BGP session shutdown for fast convergence

sebastien3 · ‎11-27-2021

Hello,

I am trying to set up a mechanism that allows me to drop a BGP session quickly in order to avoid a black hole on the detection time of BGP down (timers).

I am using IP SLA to test if my ISP router is still UP. The problem is that if the traffic is high, the ping may be lost and my BGP session will fall through the fall-over...

ip sla 1  
 icmp-echo 1.2.3.4 source-interface GigabitEthernet0/0
 frequency 5
ip sla schedule 1 life forever start-time now
!
track 1 ip sla 1 reachability
!
!
router bgp XXXX
 neighbor 1.2.3.4 remote-as 6939
 neighbor 1.2.3.4 description Connected via GigabitEthernet0/0
 neighbor 1.2.3.4 fall-over route-map BGP-TRACK
!        
!
ip route 1.2.3.4 255.255.255.255 GigabitEthernet0/0 track 1
!
! 
ip prefix-list BGP-TRACK seq 5 permit 1.2.3.4/32
!
! 
route-map BGP-TRACK permit 10
 match ip address prefix-list BGP-TRACK
!

Is my configuration correct ?

What do you recommend as a configuration when BFD is not possible ?

Thanks

Georg Pauwen · ‎11-27-2021

Hello,

you could add a delay to your track, that way, the failover would not occur right away:

track 1 ip sla 1 reachability

--> delay up 10 down 10

Or, rather than ICMP, you could use UDP echos:

ip sla 1
udp-echo 1.2.3.4 3456
threshold 10
timeout 100
frequency 3
ip sla schedule 1 life forever start-time now
ip sla responder

Another possibility is to implement a QoS policy that prioritizes the ICMP traffic between the two hosts.

paul driver · ‎11-27-2021

Hello
BGP isn’t really designed to failover fast due to it being a external routing protocol and the given the amount of prefixes it can carry

However saying that it does have its own fast failover features that can be useful and also a generic failover for all routing process called BFD and PIC with the latter I would say most elegant of the two depending on your topology setup.

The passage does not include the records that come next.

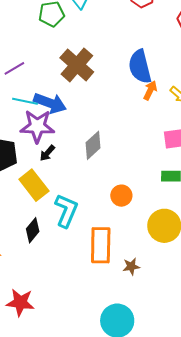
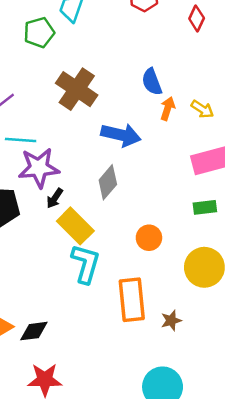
blue semicircle: (140, 67) -> (152, 82), size x0.7
blue arrow: (50, 103) -> (121, 135), moved
yellow rectangle: (34, 185) -> (75, 226), moved
black diamond: (33, 230) -> (34, 331), moved, turned 50

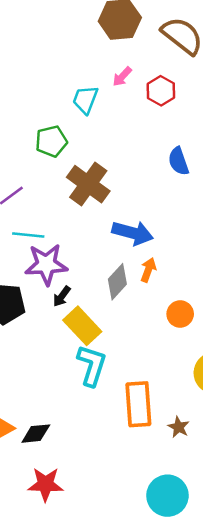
green pentagon: (39, 32) -> (51, 141), moved
blue semicircle: (152, 82) -> (178, 161), moved
orange arrow: (168, 109) -> (148, 270), moved
orange circle: (149, 238) -> (180, 314), moved
brown star: (171, 321) -> (179, 427), turned -30

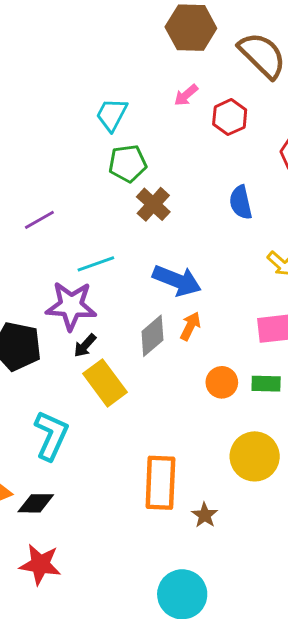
cyan trapezoid: (85, 100) -> (112, 115), moved
green pentagon: (51, 141) -> (128, 163), moved
brown cross: (88, 184) -> (153, 204), moved, size x0.7
cyan line: (28, 235) -> (96, 264), moved, turned -32
cyan L-shape: (92, 365) -> (51, 435), moved

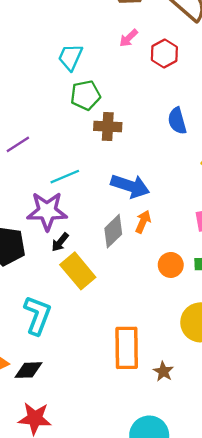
brown cross: (153, 204) -> (108, 127), turned -36

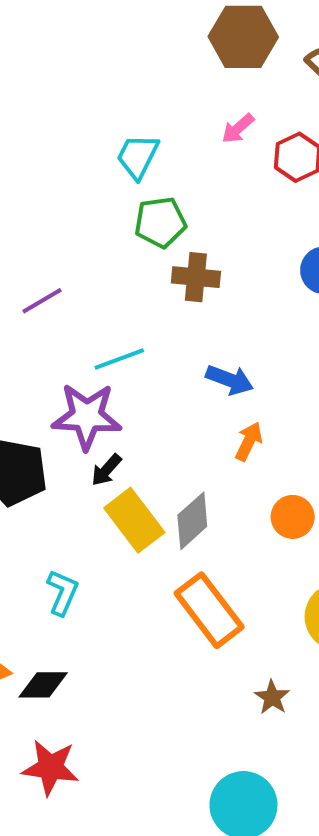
blue arrow: (130, 186) -> (230, 380), size x0.7
gray diamond: (113, 231) -> (192, 521), moved
cyan L-shape: (37, 315) -> (63, 592), size x0.7
orange rectangle: (127, 348) -> (209, 610), moved, turned -39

Please rate and mark as an accepted solution if you have found any of the information provided useful.
This then could assist others on these forums to find a valuable answer and broadens the community’s global network.

Kind Regards
Paul

sebastien3 · ‎11-27-2021

@Georg Pauwen:

Yes i can try udp-echo but i can't really figure out which of the two is better in this situation between udp and icmp echo...

>Another possibility is to implement a QoS policy that prioritizes the ICMP traffic between the two hosts.

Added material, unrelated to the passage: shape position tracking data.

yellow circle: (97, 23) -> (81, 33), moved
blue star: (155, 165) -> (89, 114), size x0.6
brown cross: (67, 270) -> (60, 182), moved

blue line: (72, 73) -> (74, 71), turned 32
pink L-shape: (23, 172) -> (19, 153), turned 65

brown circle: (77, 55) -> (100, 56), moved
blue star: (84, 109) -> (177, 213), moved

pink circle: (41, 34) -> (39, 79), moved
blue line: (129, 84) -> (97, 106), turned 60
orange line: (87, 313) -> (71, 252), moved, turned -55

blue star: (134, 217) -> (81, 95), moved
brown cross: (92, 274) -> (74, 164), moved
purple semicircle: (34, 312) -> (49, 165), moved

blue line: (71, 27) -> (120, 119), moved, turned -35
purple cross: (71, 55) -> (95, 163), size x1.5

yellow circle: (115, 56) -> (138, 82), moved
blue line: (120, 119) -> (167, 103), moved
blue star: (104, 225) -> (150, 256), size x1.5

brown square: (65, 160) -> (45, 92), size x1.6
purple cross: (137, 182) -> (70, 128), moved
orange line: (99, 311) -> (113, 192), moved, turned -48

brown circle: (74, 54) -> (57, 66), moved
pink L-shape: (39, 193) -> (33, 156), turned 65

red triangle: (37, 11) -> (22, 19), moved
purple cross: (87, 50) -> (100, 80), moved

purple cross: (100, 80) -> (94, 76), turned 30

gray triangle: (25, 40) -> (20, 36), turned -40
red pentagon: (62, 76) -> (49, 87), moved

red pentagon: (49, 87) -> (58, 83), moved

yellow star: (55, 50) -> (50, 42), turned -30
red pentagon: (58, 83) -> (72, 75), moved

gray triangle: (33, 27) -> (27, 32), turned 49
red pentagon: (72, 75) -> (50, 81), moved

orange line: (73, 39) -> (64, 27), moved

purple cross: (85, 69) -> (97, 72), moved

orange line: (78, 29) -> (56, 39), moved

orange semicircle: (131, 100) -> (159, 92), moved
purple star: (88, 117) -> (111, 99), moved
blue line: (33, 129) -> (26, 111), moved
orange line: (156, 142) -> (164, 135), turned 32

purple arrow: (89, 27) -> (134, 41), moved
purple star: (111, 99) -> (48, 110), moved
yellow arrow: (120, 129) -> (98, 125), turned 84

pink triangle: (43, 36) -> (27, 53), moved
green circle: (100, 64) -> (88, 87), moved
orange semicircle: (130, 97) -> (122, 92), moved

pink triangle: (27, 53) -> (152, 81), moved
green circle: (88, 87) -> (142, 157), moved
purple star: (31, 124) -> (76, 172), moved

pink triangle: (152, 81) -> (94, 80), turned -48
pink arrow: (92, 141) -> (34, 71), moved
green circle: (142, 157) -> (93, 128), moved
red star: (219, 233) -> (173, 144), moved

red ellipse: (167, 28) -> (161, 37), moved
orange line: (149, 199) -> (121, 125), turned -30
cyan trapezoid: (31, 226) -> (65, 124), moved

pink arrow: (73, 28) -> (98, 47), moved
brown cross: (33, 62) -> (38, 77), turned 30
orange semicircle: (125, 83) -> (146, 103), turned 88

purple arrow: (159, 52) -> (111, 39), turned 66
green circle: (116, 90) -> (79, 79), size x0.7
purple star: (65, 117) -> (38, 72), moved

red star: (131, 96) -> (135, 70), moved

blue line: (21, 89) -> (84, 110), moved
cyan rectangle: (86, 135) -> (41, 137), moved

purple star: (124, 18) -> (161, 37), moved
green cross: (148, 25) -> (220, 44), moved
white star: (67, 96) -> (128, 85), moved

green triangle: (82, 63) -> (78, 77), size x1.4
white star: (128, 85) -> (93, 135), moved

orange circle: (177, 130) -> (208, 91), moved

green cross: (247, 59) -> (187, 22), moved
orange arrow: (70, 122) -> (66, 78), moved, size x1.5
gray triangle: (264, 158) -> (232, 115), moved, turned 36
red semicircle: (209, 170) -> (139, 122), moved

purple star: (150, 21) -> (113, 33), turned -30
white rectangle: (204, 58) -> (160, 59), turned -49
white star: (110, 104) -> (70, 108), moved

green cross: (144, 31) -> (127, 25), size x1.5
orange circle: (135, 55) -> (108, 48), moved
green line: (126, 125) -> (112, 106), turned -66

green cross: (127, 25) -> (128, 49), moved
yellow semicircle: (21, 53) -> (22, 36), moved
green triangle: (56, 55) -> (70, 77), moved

An idea to exploit. But I don't know how to do this function...

@paul driver:

I have two ISP, if one is faulty I must be able to cut the BGP session so as not to end up with a black hole.

This is why IP SLA allows me to do a reachability test. When the ping is OK, I leave a timer of one minute so that the full view can be completed on the router and then I send the 0.0.0.0 to the other routers !

paul driver · ‎11-27-2021

Hello
Are you load sharing?
TBH if you are aware one of your isp connections are faulty then wouldn't it be better to not to use that connection until it is fixed and relocate all your egress/ingress traffic over the good ISP connection?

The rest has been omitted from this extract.